On the same day of the strike, 150 pipefitters—also part of the same international union, the United Association (UA)—walked off the job in solidarity with the sprinkler fitters. The next day they were joined by union insulator workers on the project who “called in sick” en masse, despite a circulated email from Whiting-Turner, the general contractor for the project, informing subcontractors about the installation of “dual gates” in anticipation of the strike. In the construction industry, the “Dual Gate System” is implemented to undercut the effectiveness of a strike picket by the erection of separate entrances for workers on the project—one gate where the union workers can picket and another for workers not directly involved with the labor dispute.
This system, which is recognized under the National Labor Relations Act (NLRA), serves to allow the general contractor (GC) to save face from the fallout of a strike.
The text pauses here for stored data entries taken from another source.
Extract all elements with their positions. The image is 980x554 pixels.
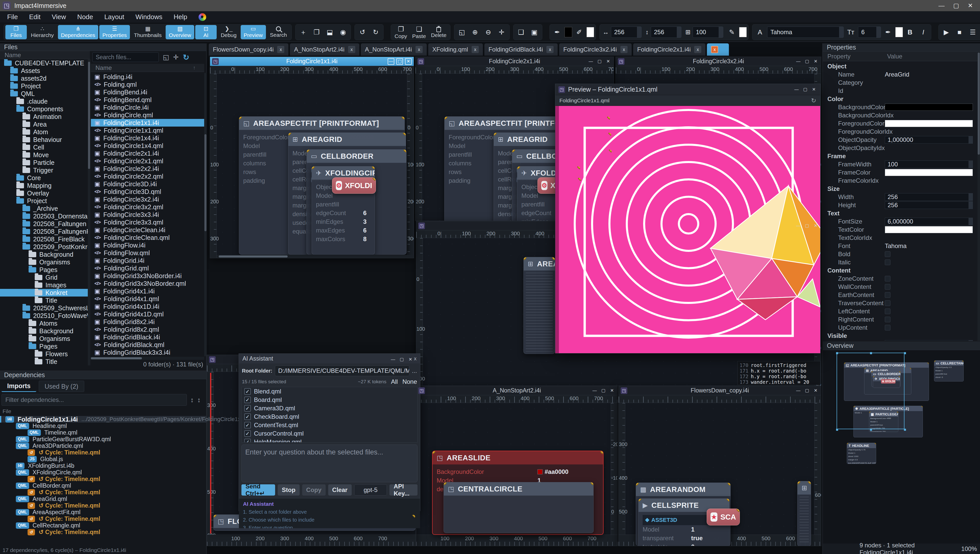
preview-maximize-icon[interactable]: ▢ <box>802 86 808 93</box>
toolbar-italic-button[interactable]: I <box>917 25 929 39</box>
dependencies-filter-input[interactable]: Filter dependencies... <box>2 394 187 406</box>
tree-column-header[interactable]: Name <box>0 51 90 59</box>
window-close-icon[interactable]: ✕ <box>605 58 611 65</box>
ai-file-checkboard.qml[interactable]: ✓CheckBoard.qml <box>242 412 417 421</box>
window-hscrollbar[interactable] <box>217 255 414 258</box>
tree-item-area[interactable]: Area <box>0 121 90 128</box>
expand-all-icon[interactable]: ◱ <box>163 53 169 61</box>
toolbar-toggle-thumbnails[interactable]: ▦Thumbnails <box>131 25 165 39</box>
foreground-color-swatch[interactable] <box>587 27 594 37</box>
window-close-icon[interactable]: ✕ <box>968 2 973 9</box>
property-value[interactable] <box>885 103 975 111</box>
preview-tab[interactable]: FoldingCircle1x1.qml <box>559 97 609 103</box>
toolbar-copy-button[interactable]: ❐Copy <box>393 25 409 39</box>
property-value[interactable]: Tahoma <box>885 242 975 250</box>
properties-col-value[interactable]: Value <box>887 53 902 60</box>
ai-model-input[interactable]: gpt-5 <box>354 484 387 495</box>
canvas-window-fc1[interactable]: ◳FoldingCircle1x1.i4i—▢✕0100200300400500… <box>210 57 414 258</box>
viewport-handle[interactable] <box>904 429 906 431</box>
toolbar-center-button[interactable]: ✛ <box>496 25 508 39</box>
file-list-column-header[interactable]: Name↑ <box>91 64 204 72</box>
property-value[interactable] <box>885 292 975 298</box>
node-header[interactable]: ◳AREASLIDE <box>433 451 603 465</box>
property-value[interactable] <box>885 317 975 322</box>
tab-FoldingCircle3x2.i4i[interactable]: FoldingCircle3x2.i4ix <box>559 43 632 56</box>
menu-help[interactable]: Help <box>173 13 187 21</box>
tree-item-trigger[interactable]: Trigger <box>0 166 90 174</box>
viewport-handle[interactable] <box>904 352 906 354</box>
toolbar-dup-button[interactable]: ❑ <box>515 25 527 39</box>
ai-file-helpmapping.qml[interactable]: ✓HelpMapping.qml <box>242 438 417 443</box>
dependency-row[interactable]: QMLTimeline.qml <box>0 429 206 436</box>
spin-input[interactable]: 6,000000 <box>885 218 973 225</box>
property-value[interactable]: 256 <box>885 201 975 209</box>
window-titlebar[interactable]: ◳FoldingCircle3x2.i4i—▢✕ <box>616 57 821 66</box>
window-maximize-icon[interactable]: ▢ <box>596 58 603 65</box>
preview-minimize-icon[interactable]: — <box>793 86 800 93</box>
file-item-foldingbend.i4i[interactable]: ▣FoldingBend.i4i <box>91 88 204 96</box>
window-titlebar[interactable]: ◳FoldingCircle1x1.i4i—▢✕ <box>210 57 414 66</box>
toolbar-save-button[interactable]: ⬓ <box>324 25 336 39</box>
color-swatch[interactable] <box>885 169 973 176</box>
checkbox[interactable] <box>885 284 891 290</box>
ai-assistant-panel[interactable]: AI Assistant x Root Folder: D:/IMMERSIVE… <box>239 353 420 511</box>
file-item-foldingcircle3x3.i4i[interactable]: ▣FoldingCircle3x3.i4i <box>91 211 204 218</box>
ai-send-button[interactable]: Send Ctrl+↵ <box>242 484 275 495</box>
tree-item-components[interactable]: Components <box>0 105 90 113</box>
tree-item-atoms[interactable]: Atoms <box>0 320 90 327</box>
dependency-row[interactable]: QMLCellRectangle.qml <box>0 522 206 529</box>
mini-node-headline[interactable]: THEADLINEObjectOpacity 0.75Model 1zlevel… <box>847 443 876 464</box>
dependencies-column-header[interactable]: File <box>3 408 11 414</box>
dependency-row[interactable]: ↺↺ Cycle: Timeline.qml <box>0 489 206 495</box>
tree-item-mapping[interactable]: Mapping <box>0 182 90 189</box>
property-value[interactable] <box>885 340 975 341</box>
toolbar-stop-button[interactable]: ■ <box>953 25 966 39</box>
file-item-foldingcircleclean.qml[interactable]: </>FoldingCircleClean.qml <box>91 234 204 241</box>
checkbox[interactable] <box>885 276 891 282</box>
code-snippet[interactable]: 170root.firstTriggered171h.x = root.rand… <box>737 361 821 385</box>
tree-scrollbar[interactable] <box>88 59 90 365</box>
file-item-foldingcircle1x4.qml[interactable]: </>FoldingCircle1x4.qml <box>91 142 204 150</box>
tree-item-background[interactable]: Background <box>0 251 90 258</box>
viewport-handle[interactable] <box>836 429 838 431</box>
ai-close-icon[interactable]: x <box>414 356 417 361</box>
property-value[interactable] <box>885 259 975 265</box>
toolbar-toggle-files[interactable]: ❒Files <box>5 25 27 39</box>
file-item-foldinggrid3x3noborder.qml[interactable]: </>FoldingGrid3x3NoBorder.qml <box>91 280 204 287</box>
toolbar-open-button[interactable]: ❐ <box>310 25 323 39</box>
file-item-foldinggrid4x1d.i4i[interactable]: ▣FoldingGrid4x1D.i4i <box>91 302 204 310</box>
sort-asc-icon[interactable]: ↕ <box>190 396 194 404</box>
tree-item-pages[interactable]: Pages <box>0 342 90 350</box>
toolbar-redo-button[interactable]: ↻ <box>369 25 382 39</box>
window-minimize-icon[interactable]: — <box>795 58 802 65</box>
ai-clear-button[interactable]: Clear <box>328 484 352 495</box>
toolbar-toggle-ai[interactable]: ⊡AI <box>195 25 217 39</box>
property-value[interactable]: 100 <box>885 161 975 168</box>
property-value[interactable] <box>885 120 975 127</box>
node-header[interactable]: ⊞W <box>797 481 811 495</box>
file-item-foldingcircle1x1.i4i[interactable]: ▣FoldingCircle1x1.i4i <box>91 119 204 127</box>
property-value[interactable] <box>885 325 975 331</box>
window-close-icon[interactable]: ✕ <box>405 58 412 65</box>
file-item-foldinggridblack.qml[interactable]: </>FoldingGridBlack.qml <box>91 341 204 349</box>
overview-minimap[interactable]: ◱AREAASPECTFIT [PRINTFORMAT]⊞AREAGRID▭CE… <box>823 350 980 544</box>
tree-item-202508_fireblack[interactable]: 202508_FireBlack <box>0 235 90 243</box>
toolbar-fill-brush-button[interactable]: ✒ <box>551 25 563 39</box>
toolbar-toggle-preview[interactable]: ▭Preview <box>241 25 266 39</box>
dependency-row[interactable]: ↺↺ Cycle: Timeline.qml <box>0 516 206 522</box>
toolbar-arrowV-input[interactable]: 256 <box>651 27 681 38</box>
tree-item-pages[interactable]: Pages <box>0 266 90 274</box>
tree-item-behaviour[interactable]: Behaviour <box>0 136 90 143</box>
spin-input[interactable]: 256 <box>885 193 973 201</box>
tab-FoldingGridBlack.i4i[interactable]: FoldingGridBlack.i4ix <box>484 43 558 56</box>
file-item-foldinggridblack.i4i[interactable]: ▣FoldingGridBlack.i4i <box>91 333 204 341</box>
toolbar-list-button[interactable]: ☰ <box>967 25 979 39</box>
tree-item-cell[interactable]: Cell <box>0 143 90 151</box>
checkbox[interactable] <box>885 325 891 331</box>
property-value[interactable] <box>885 276 975 282</box>
tree-item-core[interactable]: Core <box>0 174 90 182</box>
tree-item-202510_fotowavewedding[interactable]: 202510_FotoWaveWedding <box>0 312 90 320</box>
tree-item-particle[interactable]: Particle <box>0 159 90 166</box>
file-item-foldingcircle3x2.qml[interactable]: </>FoldingCircle3x2.qml <box>91 203 204 211</box>
menu-file[interactable]: File <box>7 13 18 21</box>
At times general contractors will be signatories to unions, usually the carpenters or laborers, and could find job site pickets stain their reputation as a “union shop”, especially those pickets which deal with issues of low wages and poor treatment of workers. The gate which striking workers are thus allowed to “legally picket” are usually situated away from public view and those of the other union workers, discouraging other unionized trades workers from expressing solidarity with their fellow workers by refusing to cross the picket and thus grinding a project to a halt.

Kansas City Painters and Finishers Local 2012 on strike in 2022. When workers from other trades refused to cross the picket line, this particular picket shut down the expansion of the Garmin world headquarters, a $350 million dollar project.
Heading into the strike’s second day, the union staffers of the sprinkler fitters directed their members to picket the shops of their contractors. The reasoning? they did not seek to picket jobs in the fear that they could be sued for shutting down a project. This tactic put forward by the union bureaucracy is intended to draw out the fight longer than it needs to be; it shifts the pressure from the general contractor and the customer—the company who hired the GC—who would be threatened with delays from solidarity walkouts, to theater by picketing empty store fronts closed for business during the strike.